Il papà di Briciola sa di essere stato fortunato, perché in attesa dell’ospedale si sono potuti rivolgere a un centro privato. «Lì ho percepito immediatamente la gravità di quello a cui saremmo andati incontro: conoscevo già la malattia, ne aveva sofferto la sorella del mio migliore amico, ma non avrei mai immaginato le scene folli che avremmo vissuto. Il giorno in cui mia figlia ha preso un coltello da cucina e lo ha puntato contro di sé per non andare in ospedale, gli interminabili giorni trascorsi in reparto o a vigilare sui suoi pasti. Abbiamo implorato i medici di non ricoverarla per mantenere una parvenza di vita normale, Briciola passava le giornate in ospedale e poi tornava a casa a dormire. Per anni non siamo mai usciti a mangiare una pizza perché dovevamo essere sempre lì quando lei mangiava, per controllare che osservasse il protocollo indicato dai medici, lì a sorvegliare su ogni piccola goccia d’olio che lei cercava di far scivolare dal piatto senza farsi scoprire».

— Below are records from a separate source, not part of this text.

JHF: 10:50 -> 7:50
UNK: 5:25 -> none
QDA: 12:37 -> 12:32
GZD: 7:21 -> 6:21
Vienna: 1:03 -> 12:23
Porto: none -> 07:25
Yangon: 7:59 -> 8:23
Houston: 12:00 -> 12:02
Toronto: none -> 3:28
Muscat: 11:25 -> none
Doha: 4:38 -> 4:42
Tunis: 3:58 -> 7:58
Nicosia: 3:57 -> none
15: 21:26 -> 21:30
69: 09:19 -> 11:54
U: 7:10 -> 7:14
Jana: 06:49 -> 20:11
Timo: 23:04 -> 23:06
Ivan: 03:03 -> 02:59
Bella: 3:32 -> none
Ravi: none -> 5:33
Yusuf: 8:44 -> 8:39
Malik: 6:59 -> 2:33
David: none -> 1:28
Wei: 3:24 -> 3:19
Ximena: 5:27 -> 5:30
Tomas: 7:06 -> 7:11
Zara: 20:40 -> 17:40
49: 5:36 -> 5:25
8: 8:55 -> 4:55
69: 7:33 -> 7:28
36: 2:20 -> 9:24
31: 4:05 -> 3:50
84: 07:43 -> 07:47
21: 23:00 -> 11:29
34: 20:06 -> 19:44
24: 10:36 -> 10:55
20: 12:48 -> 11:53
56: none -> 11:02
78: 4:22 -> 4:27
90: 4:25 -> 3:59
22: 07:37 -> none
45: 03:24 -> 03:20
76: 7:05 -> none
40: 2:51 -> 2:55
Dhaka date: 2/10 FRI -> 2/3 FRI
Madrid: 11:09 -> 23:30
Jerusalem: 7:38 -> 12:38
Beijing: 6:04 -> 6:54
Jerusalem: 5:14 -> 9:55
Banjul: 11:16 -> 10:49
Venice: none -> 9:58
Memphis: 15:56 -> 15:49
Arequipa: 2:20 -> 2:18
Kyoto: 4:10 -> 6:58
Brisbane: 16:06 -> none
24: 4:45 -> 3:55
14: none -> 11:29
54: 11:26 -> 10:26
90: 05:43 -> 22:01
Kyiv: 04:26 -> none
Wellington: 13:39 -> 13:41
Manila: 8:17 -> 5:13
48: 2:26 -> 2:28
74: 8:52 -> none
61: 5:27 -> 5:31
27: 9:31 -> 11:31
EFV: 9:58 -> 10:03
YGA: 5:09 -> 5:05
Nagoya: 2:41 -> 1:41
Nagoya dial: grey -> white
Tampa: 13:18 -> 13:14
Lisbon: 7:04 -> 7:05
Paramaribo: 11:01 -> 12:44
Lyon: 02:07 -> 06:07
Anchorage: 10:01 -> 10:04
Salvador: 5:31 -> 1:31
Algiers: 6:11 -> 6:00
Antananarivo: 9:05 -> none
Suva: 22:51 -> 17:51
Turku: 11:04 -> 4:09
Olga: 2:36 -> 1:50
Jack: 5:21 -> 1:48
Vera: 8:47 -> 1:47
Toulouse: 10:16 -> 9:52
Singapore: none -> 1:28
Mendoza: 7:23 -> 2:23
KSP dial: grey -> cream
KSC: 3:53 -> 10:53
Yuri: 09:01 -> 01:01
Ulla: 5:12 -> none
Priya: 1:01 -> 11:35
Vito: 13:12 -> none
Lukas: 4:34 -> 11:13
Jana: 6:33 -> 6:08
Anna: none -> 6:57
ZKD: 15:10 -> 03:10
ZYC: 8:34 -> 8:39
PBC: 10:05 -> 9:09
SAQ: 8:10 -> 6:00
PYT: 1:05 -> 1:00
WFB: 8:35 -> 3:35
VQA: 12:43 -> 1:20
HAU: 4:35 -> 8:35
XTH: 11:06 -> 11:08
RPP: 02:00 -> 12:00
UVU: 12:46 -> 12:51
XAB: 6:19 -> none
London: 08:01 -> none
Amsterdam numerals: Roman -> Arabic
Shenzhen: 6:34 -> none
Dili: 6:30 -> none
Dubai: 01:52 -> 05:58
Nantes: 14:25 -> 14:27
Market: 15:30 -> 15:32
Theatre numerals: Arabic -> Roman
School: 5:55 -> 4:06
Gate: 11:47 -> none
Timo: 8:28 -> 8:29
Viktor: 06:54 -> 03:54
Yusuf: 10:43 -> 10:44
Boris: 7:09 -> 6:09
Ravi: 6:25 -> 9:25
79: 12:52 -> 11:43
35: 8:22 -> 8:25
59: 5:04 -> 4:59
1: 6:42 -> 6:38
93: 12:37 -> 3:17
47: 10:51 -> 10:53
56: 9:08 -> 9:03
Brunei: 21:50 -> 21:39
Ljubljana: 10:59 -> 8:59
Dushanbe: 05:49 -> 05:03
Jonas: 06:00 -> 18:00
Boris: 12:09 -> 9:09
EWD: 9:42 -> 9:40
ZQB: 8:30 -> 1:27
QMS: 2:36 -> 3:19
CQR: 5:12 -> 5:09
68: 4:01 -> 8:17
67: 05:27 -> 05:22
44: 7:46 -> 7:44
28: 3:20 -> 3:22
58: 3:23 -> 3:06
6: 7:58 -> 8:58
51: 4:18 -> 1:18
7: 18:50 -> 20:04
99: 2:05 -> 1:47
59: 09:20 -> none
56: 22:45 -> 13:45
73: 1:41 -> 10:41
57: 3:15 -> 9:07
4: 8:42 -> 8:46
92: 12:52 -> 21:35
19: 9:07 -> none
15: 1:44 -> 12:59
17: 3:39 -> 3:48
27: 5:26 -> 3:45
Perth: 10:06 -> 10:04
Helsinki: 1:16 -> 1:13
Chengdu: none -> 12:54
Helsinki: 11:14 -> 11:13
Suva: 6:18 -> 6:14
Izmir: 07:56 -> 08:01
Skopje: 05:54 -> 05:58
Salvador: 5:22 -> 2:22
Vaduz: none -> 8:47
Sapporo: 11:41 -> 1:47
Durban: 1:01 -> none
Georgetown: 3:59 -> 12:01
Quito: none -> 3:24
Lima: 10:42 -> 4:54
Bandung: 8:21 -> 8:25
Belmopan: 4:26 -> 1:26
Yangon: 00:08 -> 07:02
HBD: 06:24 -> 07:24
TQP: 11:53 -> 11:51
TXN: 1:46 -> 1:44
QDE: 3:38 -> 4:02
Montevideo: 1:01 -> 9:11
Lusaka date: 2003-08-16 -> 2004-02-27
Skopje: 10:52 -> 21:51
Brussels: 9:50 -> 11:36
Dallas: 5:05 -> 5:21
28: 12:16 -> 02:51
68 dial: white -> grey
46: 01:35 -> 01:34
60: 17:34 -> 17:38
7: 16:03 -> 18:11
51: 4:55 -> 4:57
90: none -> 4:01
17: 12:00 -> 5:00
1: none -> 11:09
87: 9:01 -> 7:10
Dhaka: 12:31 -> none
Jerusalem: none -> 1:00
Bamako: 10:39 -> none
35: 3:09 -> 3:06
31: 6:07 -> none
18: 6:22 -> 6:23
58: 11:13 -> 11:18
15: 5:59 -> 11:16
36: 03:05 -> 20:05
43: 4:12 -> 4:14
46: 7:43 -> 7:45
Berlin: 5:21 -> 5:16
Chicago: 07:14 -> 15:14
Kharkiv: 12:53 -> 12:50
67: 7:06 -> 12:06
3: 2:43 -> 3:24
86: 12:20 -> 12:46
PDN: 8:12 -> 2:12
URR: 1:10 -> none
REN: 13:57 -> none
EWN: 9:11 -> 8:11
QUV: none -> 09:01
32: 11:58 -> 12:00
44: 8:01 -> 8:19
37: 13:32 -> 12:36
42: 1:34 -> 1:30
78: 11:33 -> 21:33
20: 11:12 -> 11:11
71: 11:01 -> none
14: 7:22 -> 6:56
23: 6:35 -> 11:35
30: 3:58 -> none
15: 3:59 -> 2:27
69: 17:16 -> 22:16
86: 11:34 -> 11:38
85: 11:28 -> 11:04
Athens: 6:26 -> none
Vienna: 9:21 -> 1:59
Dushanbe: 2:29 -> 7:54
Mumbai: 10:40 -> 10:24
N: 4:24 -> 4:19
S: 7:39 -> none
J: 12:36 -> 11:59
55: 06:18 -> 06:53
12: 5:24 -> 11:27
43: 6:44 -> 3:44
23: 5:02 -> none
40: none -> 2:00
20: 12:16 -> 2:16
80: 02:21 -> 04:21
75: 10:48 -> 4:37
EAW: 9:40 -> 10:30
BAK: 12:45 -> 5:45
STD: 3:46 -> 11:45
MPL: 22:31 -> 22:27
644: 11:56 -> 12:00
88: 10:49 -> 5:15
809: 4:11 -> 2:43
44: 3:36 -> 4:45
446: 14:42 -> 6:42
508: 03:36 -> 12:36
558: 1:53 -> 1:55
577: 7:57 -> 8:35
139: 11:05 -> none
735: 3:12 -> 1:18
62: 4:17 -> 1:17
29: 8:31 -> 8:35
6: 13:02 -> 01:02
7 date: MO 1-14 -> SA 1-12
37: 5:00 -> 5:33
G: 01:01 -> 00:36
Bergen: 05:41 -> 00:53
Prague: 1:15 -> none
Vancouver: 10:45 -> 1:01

Il ruolo del papà e quello della mamma

Spesso, come nel caso della famiglia di Marco, sono le mamme ad accorgersi che qualcosa non va nel rapporto della figlia con il cibo. E spesso è la relazione con la madre a essere indagata quando si parla di disturbi alimentari. I padri restano sullo sfondo. Perché? «Il papà non è quasi mai la persona che accompagna la figlia, la maggior parte delle richieste di aiuto ci viene dalle mamme. Per come funzionano le famiglie italiane, è la madre a occuparsi della salute e, in particolare, questo disturbo è una patologia che colpisce per il 90% il genere femminile. I papà sono spesso meno attenti all’alimentazione e hanno meno familiarità con il corpo delle figlie: è soprattutto la madre ad accorgersi se la figlia ha cambiato taglia o non ha più il ciclo» commenta Sara Bertelli.

Marco conferma: «Molti papà non c’erano alle visite in ospedale e nei gruppi con le altre famiglie a cui partecipavamo. Ammetto che anche io all’inizio scalpitavo, guardavo l’orologio perché mi sembrava di perdere tempo, ho un’azienda e quelle attese mi costringevano a sottrarre tempo al mio lavoro. Ora ringrazio Dio per essere stato là».

La presenza del padre può fare la differenza

Perché la presenza del padre può fare la differenza. «Se la ragazza è minorenne siamo obbligati per legge a chiamare tutta la famiglia ai colloqui, se è maggiorenne lo facciamo comunque» spiega Sara Bertelli. «I papà sono coinvolti dal grado zero della cura. Ma spesso all’inizio sono disorientati, talvolta pensano che il comportamento della figlia sia un capriccio per attirare l’attenzione. Quando cominciamo a dialogare con loro diventano preziosi, sono meno stanchi delle madri, che magari arrivano da noi dopo mesi di lotte con le figlie. Un papà partecipe è meno in ansia, ha una visione più nitida e riesce a supportare la madre». Marco è d’accordo: «Mia moglie è stata fondamentale fin dall’inizio. Ma gli uomini sono per natura meno viscerali e questo aiuta. E inoltre scherzano, a volte sdrammatizzano: anche nei momenti più bui sono riuscito a prendere in giro mia figlia e a strapparle un sorriso».


«I padri sono meno stanchi delle madri, sfibrate da mesi di lotta con le figlie. Sono più lucidi e possono essere di grande supporto»


Briciola è appena tornata da un viaggio ad Amsterdam con suo fratello, dove ha mangiato hamburger e patatine. Ha superato anche la prova del Covid, che per molte persone con un disturbo del comportamento alimentare ha significato una regressione. Marco lo dice piano piano, incrocia le dita, però di una cosa è sicuro: «Il mio cuore esplode di amore e di orgoglio per la mia Briciola. Spero che questo libro possa dare speranza a tante famiglie».

Il libro sull’anoressia

Si firma Padre Anonimo l’imprenditore 50enne che ha scritto Scendo all’inferno ma mi fermo in paradiso (Europa Edizioni), una raccolta di pensieri e di emozioni vissute “dalla parte del padre” accanto alla figlia Briciola, oggi 17enne, caduta nel tunnel dell’anoressia quando aveva appena 12 anni. «Ammetto che, come molti altri papà, anche io all’inizio scalpitavo, guardavo sempre l’orologio perché mi sembrava di perdere tempo, ho un’azienda e tutte quelle attese mi costringevano a sottrarre tempo al mio lavoro. Ora ringrazio Dio per essere stato là» dice.